That still gives them the false impression, My Lord, that they have … I believe that might give them the false impression that they might be able, through a recommendation of leniency, to alleviate it by just making a recommendation for mercy, which we know won’t have a whole lot of impact on the minimum punishment, unless there’s a Constitutional exemption, or something of that nature. So I think that would be an unfairness to the accused…

 

JUSTICE NOBLE:

Well okay, what I’m going to do then is, I’m going to say to them I’m not going to answer that question until after you’ve rendered a verdict. How’s that? That’s about as neutral as you can get.

 

PROSECUTOR NEUFELD:

Well, maybe the safest thing, and I throw this out, maybe the safest thing is if you could simply tell them there’s something you forgot to tell them in the original charge to the jury, because you’ve said now that, from time to time, you do tell juries that the penalty is not for them – is that sort of a neutral way of …

 

JUSTICE NOBLE:

Yeah.

 

BRAYFORD:

Well, I guess the position of the Defence, My Lord, is that we would ask that they simply be told exactly what the penalty provisions are, and exactly what the procedure would be if there was a conviction.

 

NEUFELD:

I disagree.

 

JUSTICE NOBLE:

I think it would be appealable. I can’t think I should do it.

 

NARRATOR:

And with that decision by Justice Noble the hope for a not-guilty verdict was more or less gone. Ten years in prison for Mr. Latimer was looking more and more likely.

The Judge’s adherence to legal standards in refusing to inform the jury about the mandatory punishment that would follow a guilty verdict was understandable – that is the sort of thing judges often do. They are fond of saying that such matters are not the jury’s business. And that is true if one sees the duty of a jury as simply applying the law. But what if one has a larger view of the purpose of juries – that they are the last line of defence against state power, the last voice that can prevent an injustice, the last stop before conviction of, say, an innocent who is technically guilty of a crime – then should not juries be informed of any information relevant to this larger role? It is hard to see any adequate justification for this lack of candour by judges; after all, it is simply a matter of telling a highly relevant truth. How did this become forbidden in our legal system?

As Mr. Brayford pointed out early in this exchange, it is hard to imagine a judge in a judge-only trial not knowing, and not being influenced by the penalties entailed in any trial they presided over. But the accused in a jury trial is not entitled to be judged by a fully informed body of jurors.

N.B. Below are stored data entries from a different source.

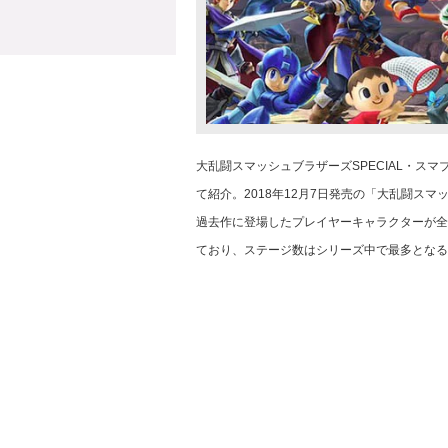
大乱闘スマッシュブラザーズSPECIAL・ス
て紹介。2018年12月7日発売の「大乱闘ス
過去作に登場したプレイヤーキャラクターが全
ており、ステージ数はシリーズ中で最多となる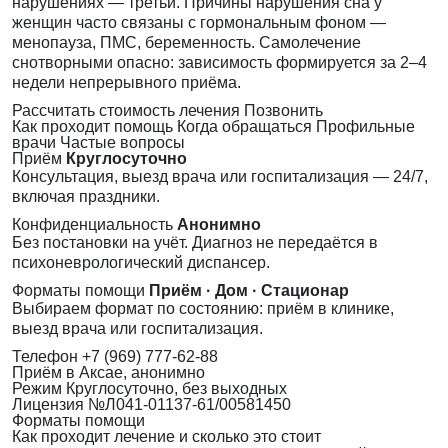
нарушениях — третьи. Причины нарушения сна у
женщин часто связаны с гормональным фоном —
менопауза, ПМС, беременность. Самолечение
снотворными опасно: зависимость формируется за 2–4
недели непрерывного приёма.
Рассчитать стоимость лечения
Позвонить
Как проходит помощь
Когда обращаться
Профильные
врачи
Частые вопросы
Приём
Круглосуточно
Консультация, выезд врача или госпитализация — 24/7,
включая праздники.
Конфиденциальность
Анонимно
Без постановки на учёт. Диагноз не передаётся в
психоневрологический диспансер.
Форматы помощи
Приём · Дом · Стационар
Выбираем формат по состоянию: приём в клинике,
выезд врача или госпитализация.
Телефон
+7 (969) 777-62-88
Приём
в Аксае, анонимно
Режим
Круглосуточно, без выходных
Лицензия
№Л041-01137-61/00581450
Форматы помощи
Как проходит лечение и сколько это стоит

The judge’s position on informing the Jury actually worsened several minutes later when he formulated his actual statement on punishment to the jurors, first restating the question they had posed to him.

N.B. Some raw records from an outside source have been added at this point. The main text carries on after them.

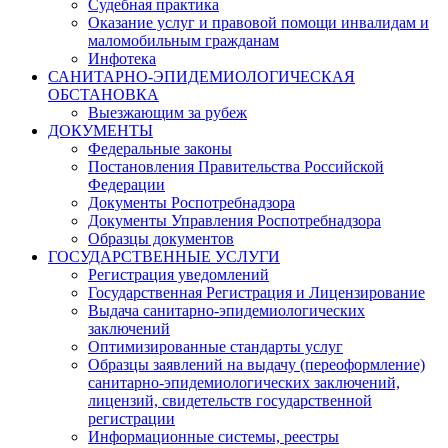
Судебная практика
Оказание услуг и правовой помощи инвалидам и
маломобильным гражданам
Инфотека
САНИТАРНО-ЭПИДЕМИОЛОГИЧЕСКАЯ
ОБСТАНОВКА
Выезжающим за рубеж
ДОКУМЕНТЫ
Федеральные законы
Постановления Правительства Российской
Федерации
Документы Роспотребнадзора
Документы Управления Роспотребнадзора
Образцы документов
ГОСУДАРСТВЕННЫЕ УСЛУГИ
Регистрация уведомлений
Государственная Регистрация и Лицензирование
Выдача санитарно-эпидемиологических
заключений
Оптимизированные стандарты услуг
Образцы заявлений на выдачу (переоформление)
санитарно-эпидемиологических заключений,
лицензий, свидетельств государственной
регистрации
Информационные системы, реестры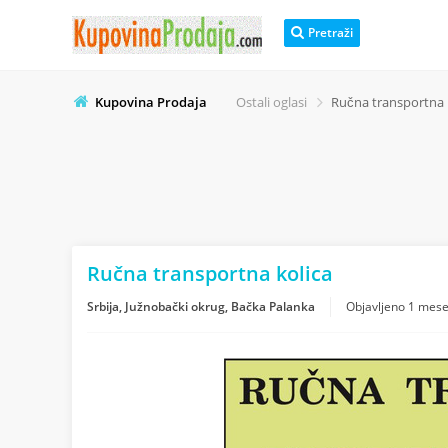
Pretraži
Kupovina Prodaja
Ostali oglasi
Ručna transportna 
Ručna transportna kolica
Srbija, Južnobački okrug, Bačka Palanka
Objavljeno
1 mese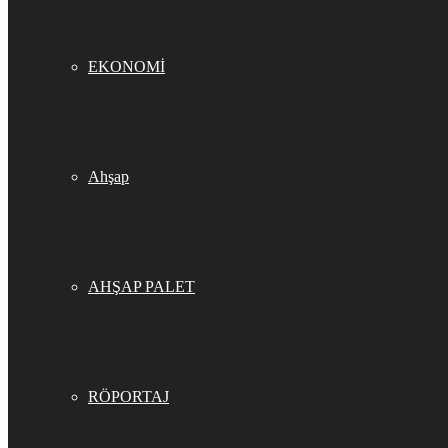
EKONOMİ
Ahşap
AHŞAP PALET
RÖPORTAJ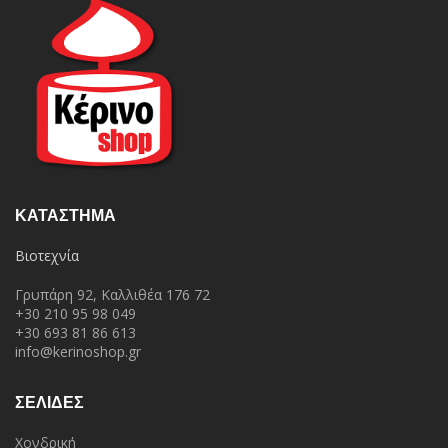
ΚΑΤΆΣΤΗΜΑ
Βιοτεχνία
Γρυπάρη 92, Καλλιθέα 176 72
+30 210 95 98 049
+30 693 81 86 613
info@kerinoshop.gr
ΣΕΛΙΔΕΣ
Χονδρική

Jury returns, indicated by light coming back the audience. Justice Noble reads the query from the jury.

 

JUSTICE NOBLE:

“Is there any possible way we can have input to a recommendation for sentencing?” I should have told you when I charged you, because I sometimes do this, but not in every case, that the penalty in any of these charges is not the concern of the jury. Your concern is, as I said, the guilt or innocence of the accused. You must reach – that’s your job – you reach that conclusion, and you don’t concern yourself with what the penalty might be. We say that because we don’t want you to be influenced one way or the other with what that penalty is. So it might be that later once you have reached a verdict, we will have some discussions about that, but not at this stage of the game. You must just carry on and answer the question that was put to you, okay. All right, I guess that’s it.

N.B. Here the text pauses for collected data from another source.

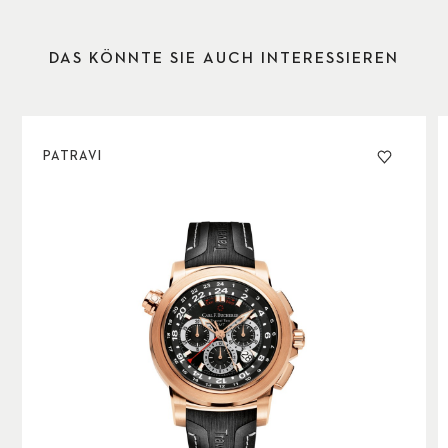
DAS KÖNNTE SIE AUCH INTERESSIEREN
PATRAVI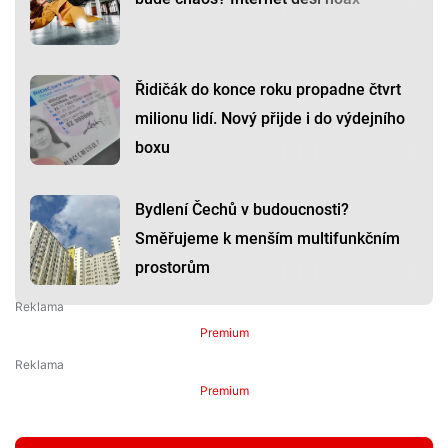
Řidičák do konce roku propadne čtvrt
milionu lidí. Nový přijde i do výdejního
boxu
Bydlení Čechů v budoucnosti?
Směřujeme k menším multifunkčním
prostorům
Premium
Premium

Lights go off on the jury (the audience).

 

NARRATOR:

That was it – there went Robert Latimer’s chance for freedom. It appeared that, to these jurors, a guilty verdict was legally correct, based on the evidence, but a severe penalty would not be right. They might opt for a not guilty verdict if they knew about the mandatory minimum penalty of 10 years. But Justice Noble killed any chance of that. He not only refused to reveal to the jury what is open and public knowledge about the severe sentence Latimer would receive if convicted, he went further in a misleading suggestion that later, after the verdict, the jury could have some meaningful say in sentencing.  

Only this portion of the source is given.